Entre risos e conversas, guiados por Aivás, chegaram finalmente ao Bar do Pelicano.
Mas, mais que um bar, parecia uma casa comum ou um armazém. A porta principal era pintada de branco, com um pelicano escancarando o bico de modo quase caricatural. Diversos peixes eram retratados dentro do bico, boiando em espuma de cerveja, como se o pelicano cozinhava peixe em cerveja dentro da boca.
Ao lado, uma placa de madeira exibia, em grandes letras, uma longa sequência de onomatopeias de arrotos de bêbados.
Esse era o verdadeiro nome do local: na verdade, deveria ser chamado de "Bar do Arrote".
Embora já próximo do meio-dia, o bar estava aberto e com vários clientes.
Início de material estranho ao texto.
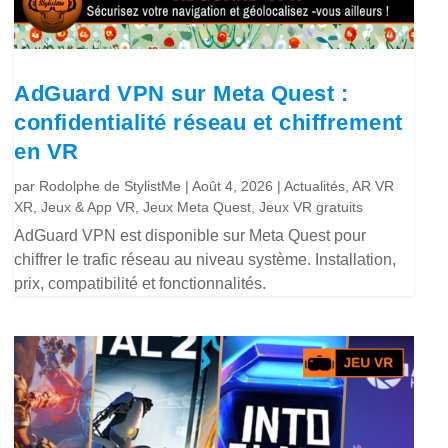
AdGuard VPN sur Meta Quest :
confidentialité réseau et chiffrement
en VR
par
Rodolphe de StylistMe
|
Août 4, 2026
|
Actualités
,
AR VR
XR
,
Jeux & App VR
,
Jeux Meta Quest
,
Jeux VR gratuits
AdGuard VPN est disponible sur Meta Quest pour
chiffrer le trafic réseau au niveau système. Installation,
prix, compatibilité et fonctionnalités.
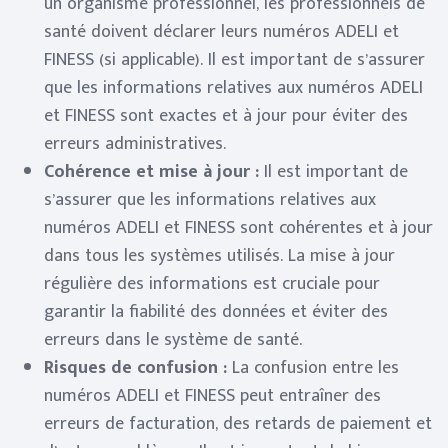
un organisme professionnel, les professionnels de
santé doivent déclarer leurs numéros ADELI et
FINESS (si applicable). Il est important de s’assurer
que les informations relatives aux numéros ADELI
et FINESS sont exactes et à jour pour éviter des
erreurs administratives.
Cohérence et mise à jour :
Il est important de
s’assurer que les informations relatives aux
numéros ADELI et FINESS sont cohérentes et à jour
dans tous les systèmes utilisés. La mise à jour
régulière des informations est cruciale pour
garantir la fiabilité des données et éviter des
erreurs dans le système de santé.
Risques de confusion :
La confusion entre les
numéros ADELI et FINESS peut entraîner des
erreurs de facturation, des retards de paiement et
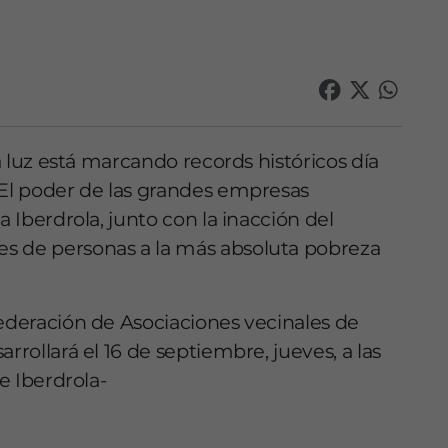
la luz está marcando records históricos día
 El poder de las grandes empresas
a Iberdrola, junto con la inacción del
s de personas a la más absoluta pobreza
Federación de Asociaciones vecinales de
rrollará el 16 de septiembre, jueves, a las
re Iberdrola-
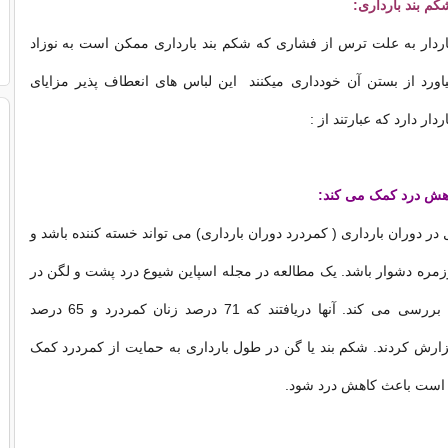
شکم بند بارداری:
اردار به علت ترس از فشاری که شکم بند بارداری ممکن است به نوزاد
اورد از بستن آن خودداری میکنند این لباس های انعطاف پذیر مزایای
دار دارد که عبارتند از :
ر دوران بارداری ( کمردرد دوران بارداری) می تواند خسته کننده باشد و
زمره دشوار باشد. یک مطالعه در مجله اسپاین شیوع درد پشت و لگن در
دوران بارداری را بررسی می کند. آنها دریافتند که 71 درصد زنان کمردرد و 65 درصد
زارش کردند. شکم بند یا گن در طول بارداری به حمایت از کمردرد کمک
است باعث کاهش درد شود.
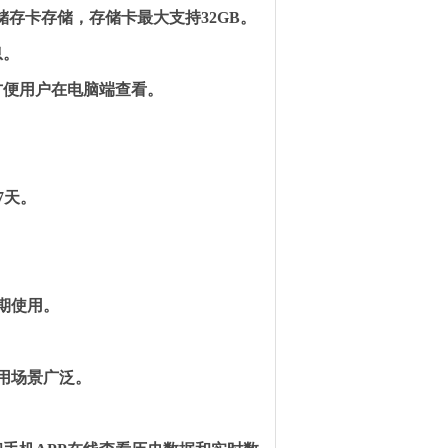
储存卡存储，存储卡最大支持
32GB
。
息。
方便用户在电脑端查看。
。
7
天。
。
期使用。
用场景广泛。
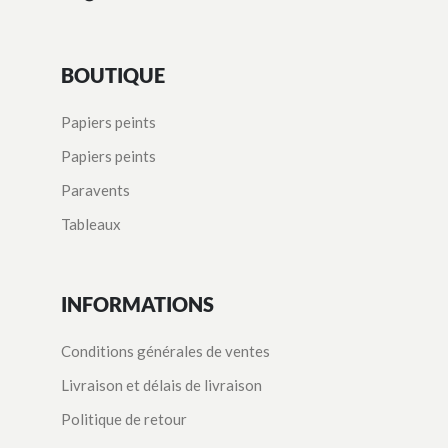
BOUTIQUE
Papiers peints
Papiers peints
Paravents
Tableaux
INFORMATIONS
Conditions générales de ventes
Livraison et délais de livraison
Politique de retour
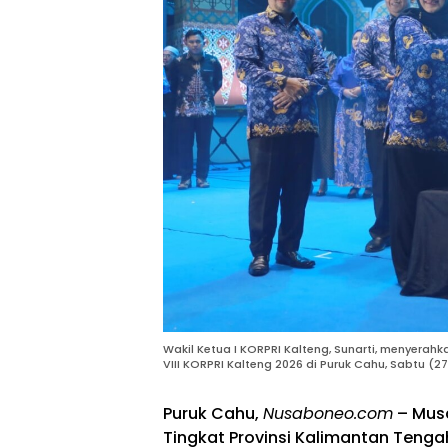
Wakil Ketua I KORPRI Kalteng, Sunarti, menyerahk
VIII KORPRI Kalteng 2026 di Puruk Cahu, Sabtu (27
Puruk Cahu,
Nusaboneo.com
– Musa
Tingkat Provinsi Kalimantan Tenga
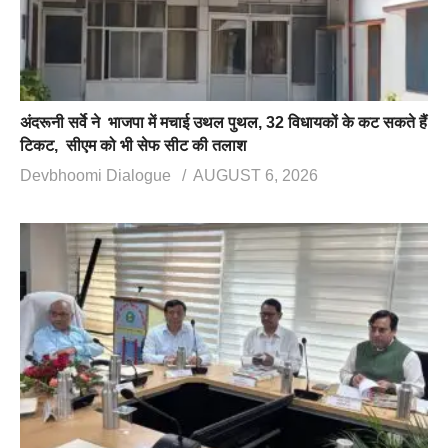
अंदरूनी सर्वे ने भाजपा में मचाई उथल पुथल, 32 विधायकों के कट सकते हैं
टिकट, सीएम को भी सेफ सीट की तलाश
Devbhoomi Dialogue
AUGUST 6, 2026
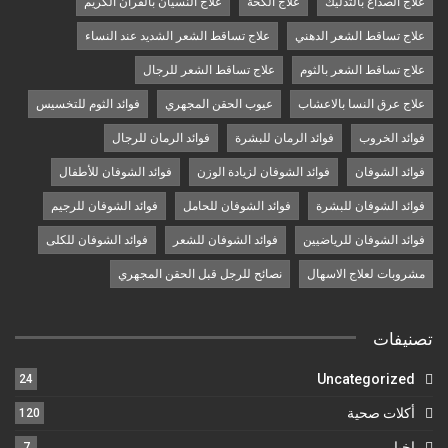
علاج الصداع بالتدليك
علاج الكحة
علاج النسيان بالقرآن الكريم
علاج تساقط الشعر الدهني
علاج تساقط الشعر الشديد عند النساء
علاج تساقط الشعر بالثوم
علاج تساقط الشعر للرجال
علاج عرق النسا بالاعشاب
عيوب الحقن المجهري
فوائد الثوم للتخسيس
فوائد الخروب
فوائد الرمان للبشرة
فوائد الرمان للرجال
فوائد الشوفان
فوائد الشوفان لزيادة الوزن
فوائد الشوفان للأطفال
فوائد الشوفان للبشرة
فوائد الشوفان للحامل
فوائد الشوفان للرجيم
فوائد الشوفان للرياضيين
فوائد الشوفان للشعر
فوائد الشوفان للكلى
مشروبات لعلاج الاسهال
نصائح للرجل قبل الحقن المجهري
تصنيفات
Uncategorized
24
أكلات صحية
120
اخبار
7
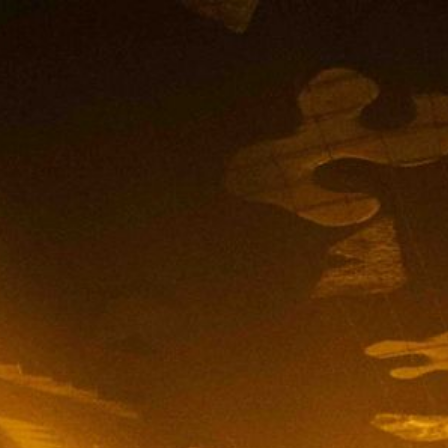
DE
Anete Colacioppo
Feldenkrais
Performance
Theaterpädagogik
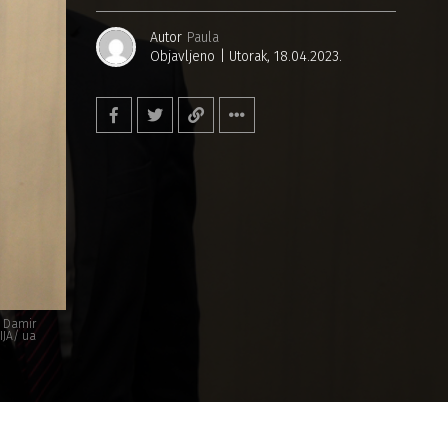
Autor
Paula
Objavljeno
Utorak, 18.04.2023.
i Damir
IJA/ ua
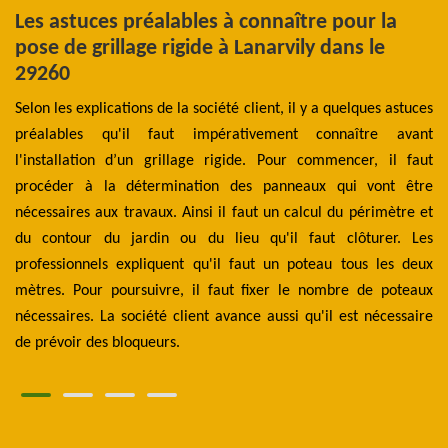
Les astuces préalables à connaître pour la
T
pose de grillage rigide à Lanarvily dans le
p
29260
L
des
Selon les explications de la société client, il y a quelques astuces
Se
is.
préalables qu'il faut impérativement connaître avant
pe
aut
l'installation d’un grillage rigide. Pour commencer, il faut
dé
 se
procéder à la détermination des panneaux qui vont être
il
uer
nécessaires aux travaux. Ainsi il faut un calcul du périmètre et
mè
res
du contour du jardin ou du lieu qu'il faut clôturer. Les
me
tre
professionnels expliquent qu'il faut un poteau tous les deux
cl
mètres. Pour poursuivre, il faut fixer le nombre de poteaux
dr
nécessaires. La société client avance aussi qu'il est nécessaire
de prévoir des bloqueurs.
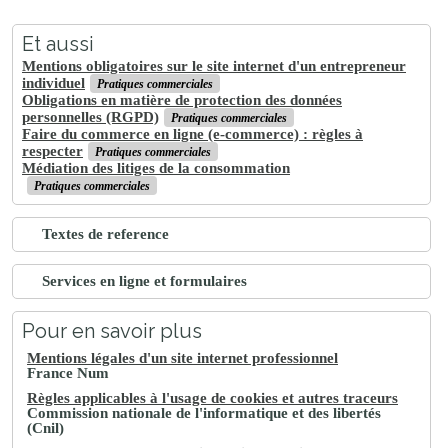
Et aussi
Mentions obligatoires sur le site internet d'un entrepreneur
individuel
Pratiques commerciales
Obligations en matière de protection des données
personnelles (RGPD)
Pratiques commerciales
Faire du commerce en ligne (e-commerce) : règles à
respecter
Pratiques commerciales
Médiation des litiges de la consommation
Pratiques commerciales
Textes de reference
Services en ligne et formulaires
Pour en savoir plus
Mentions légales d'un site internet professionnel
France Num
Règles applicables à l'usage de cookies et autres traceurs
Commission nationale de l'informatique et des libertés
(Cnil)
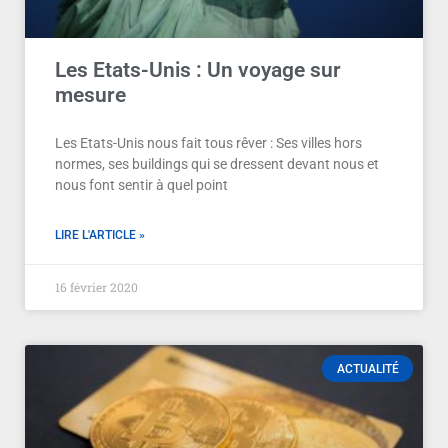
Les Etats-Unis : Un voyage sur
mesure
Les Etats-Unis nous fait tous rêver : Ses villes hors
normes, ses buildings qui se dressent devant nous et
nous font sentir à quel point
LIRE L'ARTICLE »
16 février 2020
ACTUALITÉ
Evidentemente, também funcionava como restaurante durante o dia.
No instante em que Haina empurrou a cadeira de rodas de Aivás para dentro, parou abruptamente.
Ficou boquiaberta, tomada de espanto.
Pois o barman que lavava despreocupadamente um copo de madeira no balcão não era humano—mas sim um raro elfo selvagem!
Elfos, além de viverem quatro ou cinco vezes mais que humanos, geralmente são bem mais altos—mulheres chegam facilmente a um metro e oitenta, às vezes até dois metros, e não raro homens alcançam dois metros e quarenta ou mais.
Isso significa que, se um elfo não tiver boa educação, convivendo com humanos mais baixos na juventude, tende a ficar corcunda. Mas, se bem educado—ou cuidado pelos pais—, normalmente não o será.
Assim, elfos corcundas são chamados de elfos selvagens, e são ainda mais raros que elfos comuns.
Elfos prezam muito a honra, a linhagem e a família, rejeitando com veemência os elfos selvagens e seus pais, julgando-os uma vergonha para a raça. Quando um elfo perde os pais por questões de honra, geralmente é entregue aos familiares para ser criado.
Exceto se morreram de vergonha—por exemplo, executados por sentença de morte, ou se os pais abandonaram o filho, ou se fugiram de casa por rebeldia; só assim tornam-se elfos selvagens.
Eles não têm a elegância e o pudor dos elfos, mas possuem a mesma longevidade, inteligência e poderes extraordinários. Por isso, são vistos como elementos instáveis.
Costumam viver em áreas rurais e, em geral, trabalham como trapaceiros, assassinos ou mercenários. Todos os elfos selvagens em Ilha de Vidro, a capital, estão teoricamente registrados. Se algum provoca confusão, logo é identificado, e, por isso, os elfos selvagens, amantes da liberdade, raramente ficam na capital.
No entanto, por algum motivo, o barman elfo selvagem não demonstrou qualquer reação ao ver Haina, apenas lançou-lhe um olhar desprezível.
Mas, ao ver Aivás, ficou nitidamente surpreso, a ponto de interromper o que fazia.
Mesmo com Aivás coberto pelo manto, o barman reconheceu-o facilmente.
Como se nunca tivesse imaginado que ele apareceria ali.
Por quê, senhor barman?
Será que acha que eu... já estou morto?
Aivás semicerrava os olhos, e suas pupilas, de um azul profundo como o oceano, tornavam-se ainda mais abissais.